Institute of Head and Neck Studies and Education, Institute of Cancer and Genomic Sciences, University of Birmingham, Birmingham, UK.
School of Biomedical Sciences, Institute of Clinical Sciences, College of Medical and Dental Sciences, University of Birmingham, Birmingham, UK.
Br J Cancer. 2023 Nov;129(10):1590-1598. doi: 10.1038/s41416-023-02428-2. Epub 2023 Sep 21.
Circulating tumour cells (CTCs) are a potential cancer biomarker, but current methods of CTC analysis at single-cell resolution are limited. Here, we describe high-dimensional single-cell mass cytometry proteomic analysis of CTCs in HNSCC.
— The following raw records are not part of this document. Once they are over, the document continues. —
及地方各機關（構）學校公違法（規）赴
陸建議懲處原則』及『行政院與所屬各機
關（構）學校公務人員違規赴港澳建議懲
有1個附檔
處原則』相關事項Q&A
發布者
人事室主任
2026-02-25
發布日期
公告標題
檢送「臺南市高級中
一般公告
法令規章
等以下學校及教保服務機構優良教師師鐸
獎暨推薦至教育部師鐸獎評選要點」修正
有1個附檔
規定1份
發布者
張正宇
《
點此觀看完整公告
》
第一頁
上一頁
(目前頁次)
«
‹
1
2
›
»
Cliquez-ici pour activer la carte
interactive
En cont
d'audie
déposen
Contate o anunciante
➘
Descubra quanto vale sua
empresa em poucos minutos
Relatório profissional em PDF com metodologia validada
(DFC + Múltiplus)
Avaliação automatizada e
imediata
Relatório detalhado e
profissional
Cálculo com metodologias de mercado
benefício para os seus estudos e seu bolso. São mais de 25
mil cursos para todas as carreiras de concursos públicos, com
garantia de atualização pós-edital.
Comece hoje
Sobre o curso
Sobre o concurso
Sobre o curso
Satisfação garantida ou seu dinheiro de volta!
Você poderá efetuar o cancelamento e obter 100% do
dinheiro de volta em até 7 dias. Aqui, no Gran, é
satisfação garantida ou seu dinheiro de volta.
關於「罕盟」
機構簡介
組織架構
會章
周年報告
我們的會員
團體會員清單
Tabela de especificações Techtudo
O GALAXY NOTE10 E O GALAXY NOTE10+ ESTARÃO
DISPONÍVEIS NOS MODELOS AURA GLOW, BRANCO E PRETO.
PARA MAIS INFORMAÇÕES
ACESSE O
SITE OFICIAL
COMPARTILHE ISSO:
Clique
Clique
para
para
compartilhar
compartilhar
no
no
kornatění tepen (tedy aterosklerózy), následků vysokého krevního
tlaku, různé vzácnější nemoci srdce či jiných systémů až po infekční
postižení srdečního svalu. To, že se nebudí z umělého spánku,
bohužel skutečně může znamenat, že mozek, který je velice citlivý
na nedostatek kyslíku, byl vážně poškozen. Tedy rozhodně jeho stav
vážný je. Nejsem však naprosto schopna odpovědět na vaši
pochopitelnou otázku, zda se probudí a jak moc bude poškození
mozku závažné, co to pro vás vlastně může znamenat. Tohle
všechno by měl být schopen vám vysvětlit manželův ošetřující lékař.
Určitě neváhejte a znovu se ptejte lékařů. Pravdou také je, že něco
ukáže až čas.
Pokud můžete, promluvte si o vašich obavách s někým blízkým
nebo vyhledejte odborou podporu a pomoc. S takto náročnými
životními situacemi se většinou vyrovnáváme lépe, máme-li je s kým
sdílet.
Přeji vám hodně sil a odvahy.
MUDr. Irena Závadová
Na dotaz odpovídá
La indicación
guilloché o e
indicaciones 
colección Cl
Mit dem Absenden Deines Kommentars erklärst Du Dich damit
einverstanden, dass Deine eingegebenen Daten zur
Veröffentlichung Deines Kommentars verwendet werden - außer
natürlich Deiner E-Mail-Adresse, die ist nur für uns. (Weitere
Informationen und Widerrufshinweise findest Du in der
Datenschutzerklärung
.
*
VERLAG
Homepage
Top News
Parsortix microfluidic-enriched CTCs from 14 treatment-naïve HNSCC patients were analysed by mass cytometry analysis using 41 antibodies. Immune cell lineage, epithelial-mesenchymal transition (EMT), stemness, proliferation and immune checkpoint expression was assessed alongside phosphorylation status of multiple signalling proteins. Patient-matched tumour gene expression and CTC EMT profiles were compared. Standard bulk CTC RNAseq was performed as a baseline comparator to assess mass cytometry data.
CTCs were detected in 13/14 patients with CTC counts of 2-24 CTCs/ml blood. Unsupervised clustering separated CTCs into epithelial, early EMT and advanced EMT groups that differed in signalling pathway activation state. Patient-specific CTC cluster patterns separated into immune checkpoint low and high groups. Patient tumour and CTC EMT profiles differed. Mass cytometry outperformed bulk RNAseq to detect CTCs and characterise cell phenotype.
We demonstrate mass cytometry allows high-plex proteomic characterisation of CTCs at single-cell resolution and identify common CTC sub-groups with potential for novel biomarker development and immune checkpoint inhibitor treatment stratification.
循环肿瘤细胞(CTCs)是一种有潜力的癌症生物标志物,但目前对 CTC 进行单细胞分辨率分析的方法有限。在这里,我们描述了用于头颈部鳞状细胞癌(HNSCC)的 CTC 的高维单细胞质谱流式细胞术蛋白质组学分析。
使用 41 种抗体,通过质谱流式细胞术分析,对头颈部鳞状细胞癌(HNSCC)患者中的 14 名未经治疗的患者的 Parsortix 微流控富集 CTC 进行分析。评估免疫细胞谱系、上皮-间充质转化(EMT)、干性、增殖和免疫检查点表达,以及多种信号蛋白的磷酸化状态。比较患者匹配的肿瘤基因表达和 CTC EMT 谱。进行标准的批量 CTC RNAseq 作为基线比较器来评估质谱流式细胞术数据。
在 14 名患者中有 13 名患者检测到了 CTC,CTC 计数为 2-24 CTC/ml 血液。无监督聚类将 CTC 分为上皮、早期 EMT 和晚期 EMT 组,这些组在信号通路激活状态上有所不同。患者特异性 CTC 聚类模式分为免疫检查点低和高组。患者肿瘤和 CTC EMT 谱不同。质谱流式细胞术优于批量 RNAseq 检测 CTC 并描绘细胞表型。
我们证明了质谱流式细胞术允许在单细胞分辨率下对 CTC 进行高通量蛋白质组学表征,并确定了具有潜在新生物标志物开发和免疫检查点抑制剂治疗分层能力的常见 CTC 亚群。